Marin Katusa, who works with Casey Research, is an accomplished investment analyst who specializes in the junior resource sector. He left a successful teaching career to pursue analyzing and investing in junior resource companies. In addition, he is a member of the Vancouver Angel Forum where he and his colleagues evaluate early seed investment opportunities. Marin also manages a portfolio of international real estate projects. Using advanced mathematical skills, he has created a diagnostic resource market tool that analyzes and compares hundreds of investment variables. Through his own investments, Marin has established a network of relationships with many of the key players in the junior resource sector in Vancouver.

  • 99 cent Nation

    Speculators you have your marching orders. Meanwhile I think I’ll buy about 20 gallons.

  • Nick

    Analysts (and reporters certainly) also tend to omit the fact that all oil in the future is more expensive than oil in the past. Not only is oil from gas and shales more expensive to use (otherwise we would have used them already!), and not only is new fields becoming much harder and more costly to find. Extracting oil from the existing fields is also getting more difficult, as all the easy grabs are taken.
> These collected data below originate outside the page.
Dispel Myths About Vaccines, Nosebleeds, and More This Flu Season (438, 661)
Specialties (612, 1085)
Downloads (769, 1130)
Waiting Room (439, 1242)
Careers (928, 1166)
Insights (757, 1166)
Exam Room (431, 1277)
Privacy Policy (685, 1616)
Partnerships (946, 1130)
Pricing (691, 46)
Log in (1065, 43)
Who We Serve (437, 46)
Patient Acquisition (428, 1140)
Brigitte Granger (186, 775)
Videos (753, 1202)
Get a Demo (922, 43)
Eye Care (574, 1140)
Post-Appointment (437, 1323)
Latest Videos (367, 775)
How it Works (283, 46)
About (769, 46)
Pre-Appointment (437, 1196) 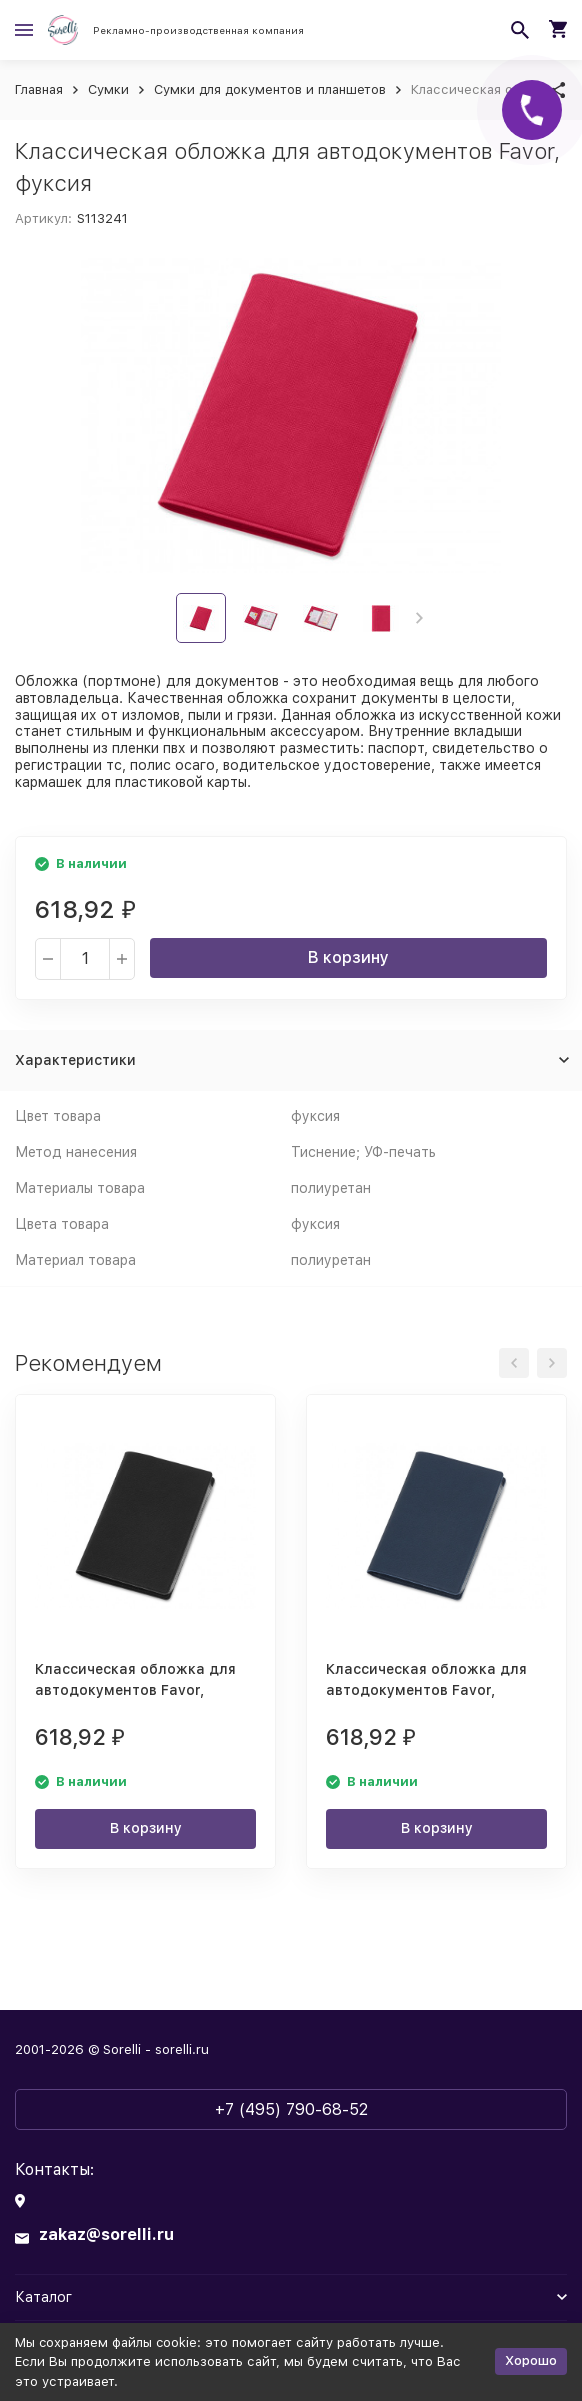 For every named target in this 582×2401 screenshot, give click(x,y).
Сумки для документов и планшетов (270, 89)
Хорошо (531, 2360)
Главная (39, 89)
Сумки (108, 89)
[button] (419, 618)
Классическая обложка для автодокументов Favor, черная (135, 1690)
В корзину (348, 957)
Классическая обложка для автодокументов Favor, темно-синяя (426, 1690) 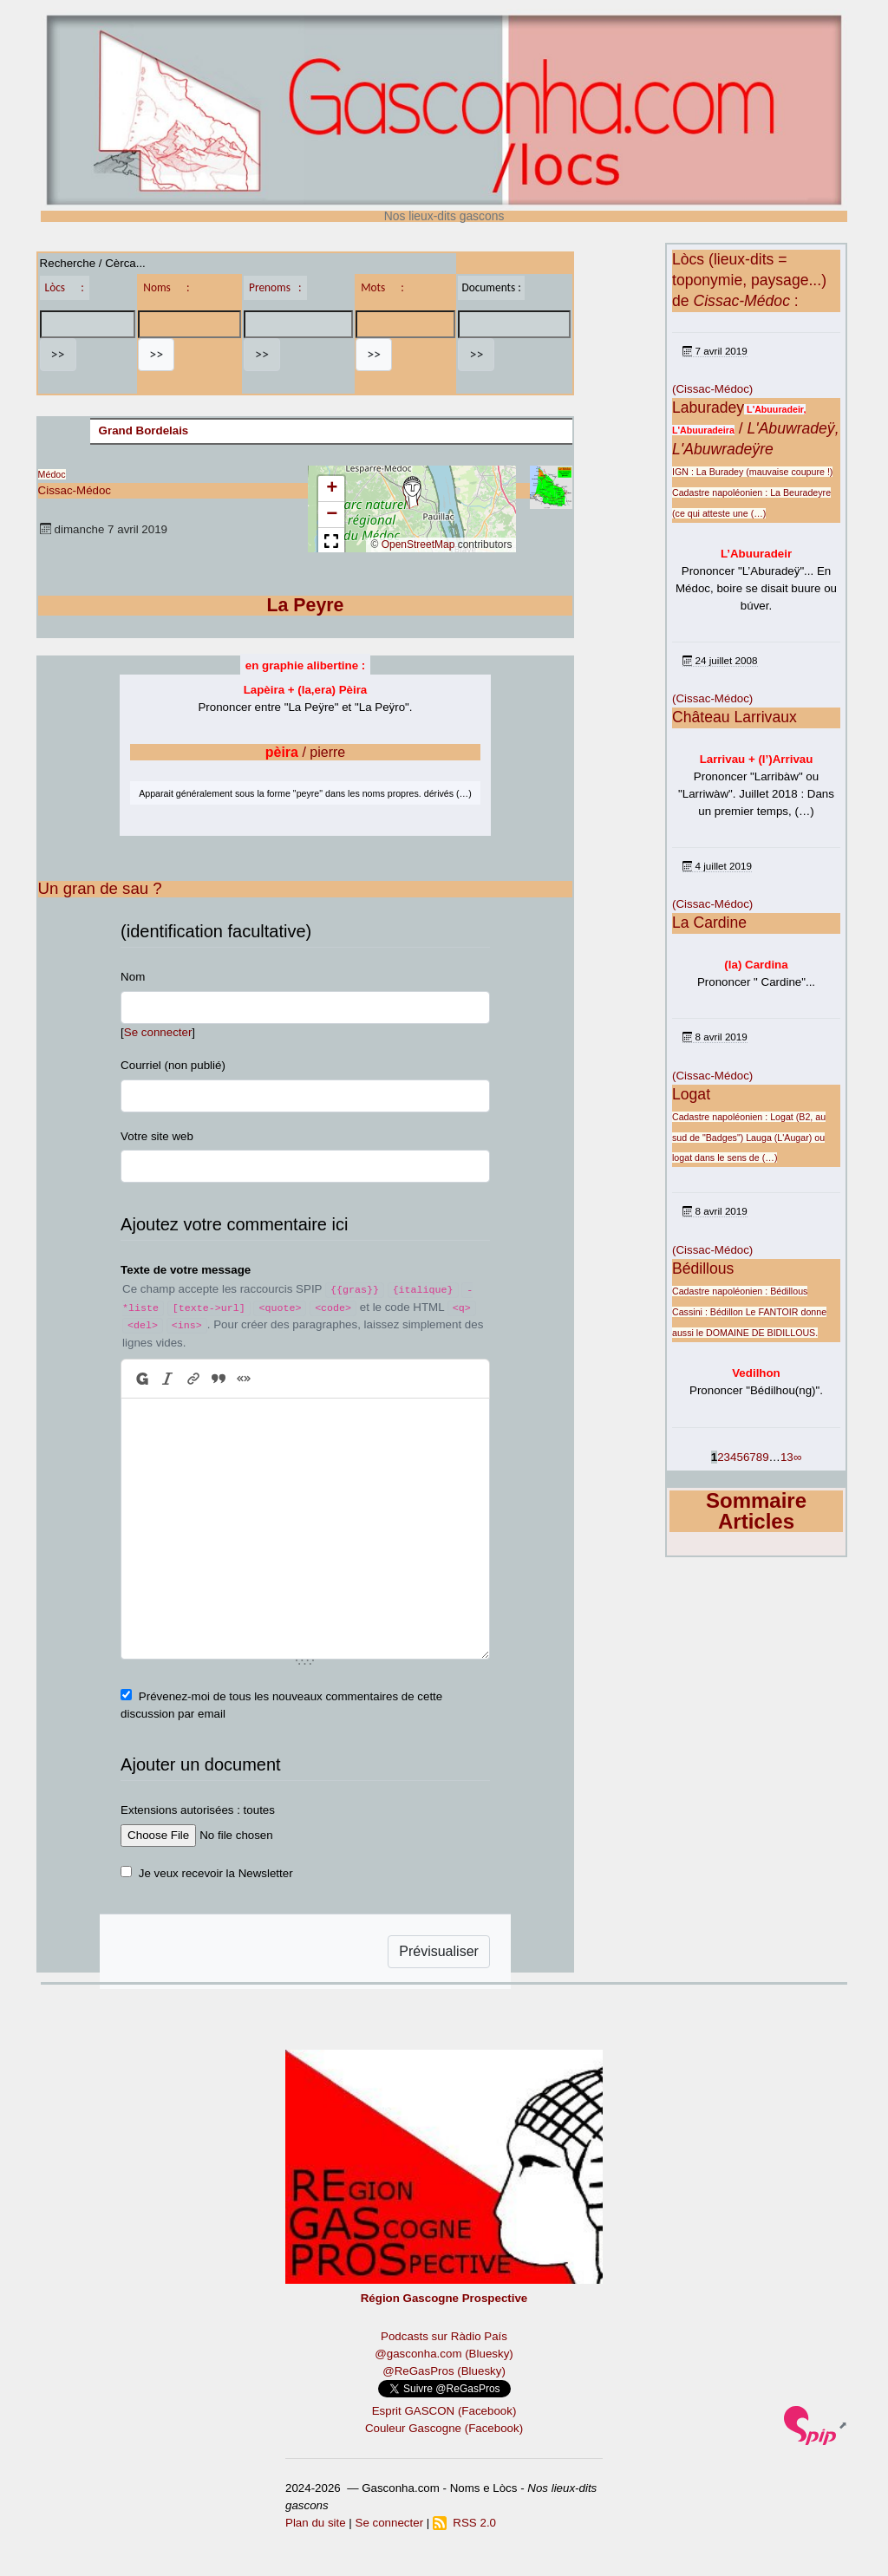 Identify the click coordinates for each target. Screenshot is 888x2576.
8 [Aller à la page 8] (759, 1457)
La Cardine (709, 922)
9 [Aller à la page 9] (765, 1457)
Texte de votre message (186, 1269)
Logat (691, 1094)
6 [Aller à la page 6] (746, 1457)
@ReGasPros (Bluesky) (444, 2370)
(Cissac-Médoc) (712, 388)
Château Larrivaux (734, 717)
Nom (133, 976)
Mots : (382, 287)
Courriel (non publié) (173, 1065)
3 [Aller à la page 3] (727, 1457)
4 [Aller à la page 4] (733, 1457)
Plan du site (315, 2522)
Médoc (52, 474)
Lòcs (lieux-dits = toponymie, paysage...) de (749, 280)
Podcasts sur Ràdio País (444, 2336)
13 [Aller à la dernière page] (786, 1457)
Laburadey (708, 407)
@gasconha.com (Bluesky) (444, 2353)
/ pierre (305, 752)
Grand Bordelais (144, 430)
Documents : (490, 287)
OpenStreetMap (418, 544)
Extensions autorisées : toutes (198, 1809)
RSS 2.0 (464, 2522)
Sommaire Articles (756, 1511)
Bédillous (703, 1268)
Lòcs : (64, 287)
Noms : (166, 287)
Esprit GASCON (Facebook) (444, 2410)
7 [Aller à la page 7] (752, 1457)
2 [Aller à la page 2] (720, 1457)
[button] (411, 492)
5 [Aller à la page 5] (739, 1457)
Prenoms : (275, 287)
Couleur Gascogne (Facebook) (444, 2428)
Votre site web (157, 1136)
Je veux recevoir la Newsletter (216, 1873)
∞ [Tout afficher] (797, 1457)
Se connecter (158, 1032) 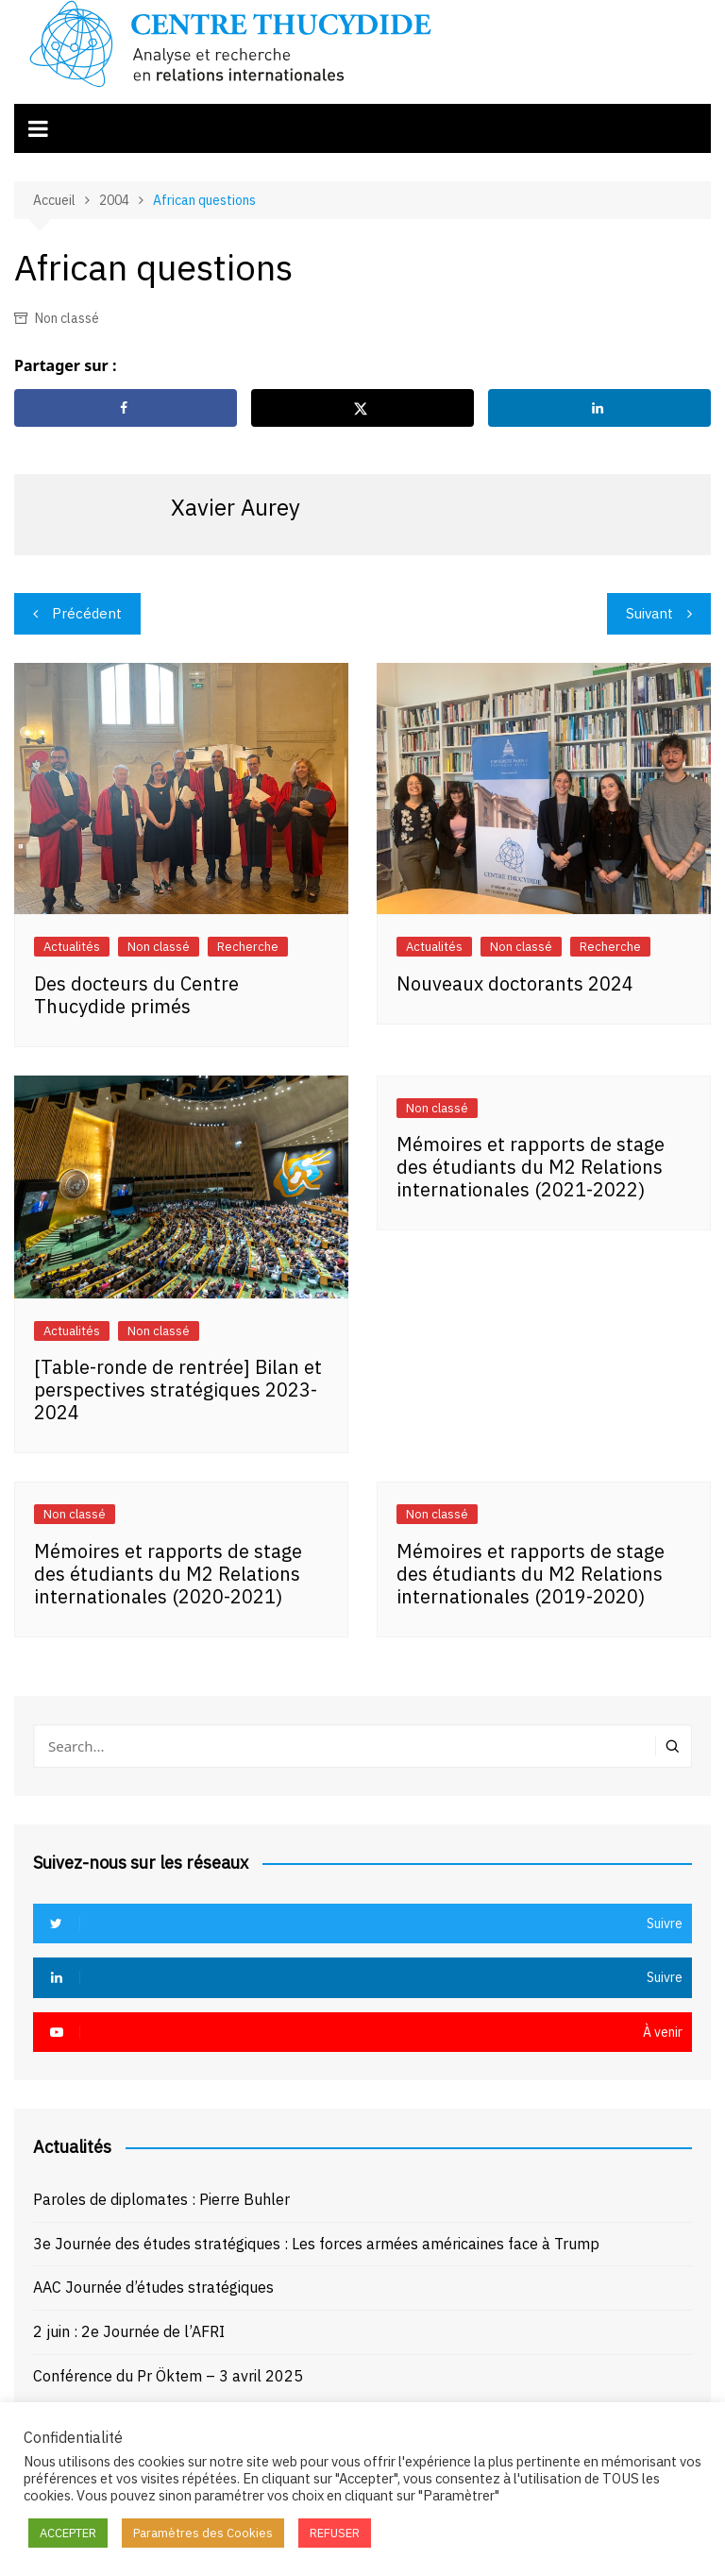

So even if the supply curve can somehow manage to match the rise in demand exactly, the price will still rise considerably over the next decade.

  • Oil Man

    I share the same view with Marin. Old oil fields have been pumped too long a period; surely the bottom is in sight. Every inch of the earth has been virtually scanned for oil.
    There is plenty of oil out in deep blue sea, but, extraction in terms of economic value is near impossible. Rationing would be inevitable in the near future.

    What about alternative energy. Some years ago I read about a genetically grown sea-weed that grows rapidly seemed to be promising in solving the energy crisis. But to date
    I have not heard of any further progress. Then, others were talking about renewable energy, nuclear-power and even thorium were brought in the discussion. Well, folk these are only and solely for discussion. And, “I cannot promise you”. The discussion will carry on indefinitely until further notice …. ???

  • 99 cent Nation

    Just right Nick. This will be happening as we blithely go about life like oil will last forever. I see no evidence to any change in peoples patterns so far as use and conservation. We are a people that just love to run into walls before we change our patterns.